Inklusive Gemeinde

Inklusion als Leitvorstellung einer Gesellschaft, die keinen Menschen aufgrund seines Andersseins ausgrenzt, muss das Zusammenleben aller Menschen in einem überschaubaren Gemeinwesen in den Fokus nehmen. Strategien, die Qualität sozialer Einrichtungen und Dienstleister inklusiv zu verändern, sind sehr wichtig, reichen alleine aber nicht aus. Dies zeigt die Arbeit der Beratungsstelle für Inklusionsprojekte und der inklusiven Qualitätsgemeinschaft.

Ein inklusives Zusammenleben aller Menschen gelingt nur, wenn die jeweiligen Gemeinwesen, in den Menschen mit Assistenzbedarf, besonderen Lebenssituationen und –entwürfen, fremden Herkommen leben, befähigt werden, diese Vielfalt zu schätzen und sie als Ressource für ein gelingendes Zusammenleben zu nutzen.

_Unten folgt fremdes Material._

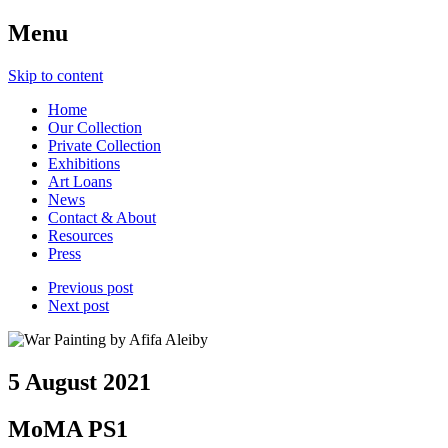
Menu
Skip to content
Home
Our Collection
Private Collection
Exhibitions
Art Loans
News
Contact & About
Resources
Press
Previous post
Next post
5 August 2021
MoMA PS1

Inklusion als Leitvorstellung verändert also nicht nur die soziale Arbeit, sondern hat unmittelbare Auswirkungen auf das Zusammenleben in unserer Gesellschaft. Die UN-Konvention spiegelt diese Erweiterung des Handlungsfeldes wieder, in dem sie sich aus den allgemeinen Menschen- und Bürgerrechten herleitet und im Artikel 19 die umfassende Teilhabe und im Artikel 29 die Teilhabe am politischen und öffentlichen Leben einfordert. Unser Projekt versteht sich daher auch als ein Beitrag, die UN-Konvention mit Leben zu füllen.

Im Projekt wird die sozialräumliche Dimension inklusiver Veränderungsprozesse in den Mittelpunkt gestellt. Das Vorhaben setzt an überschaubaren Sozialräumen an: Nachbarschaften, Quartieren, Gemeinden. Hier machen Menschen Erfahrungen im Zusammenleben, hier ist auch der Raum für neue Formen des Miteinanders und der gegenseitigen Unterstützung.

Bürgerinnen und Bürger soll durch unser Projekt Mut gemacht werden, Engagement und Eigeninitiative zu entwickeln und ihren Sozialraum lebenswerter zu machen. Neben dem bürgerschaftlichen Engagement wird die Vernetzung zivilgesellschaftlicher Akteure, aber auch die Bildung von Verantwortungspartnerschaften wichtige Ressourcen bei der Ausgestaltung inklusiver Sozialräume sein.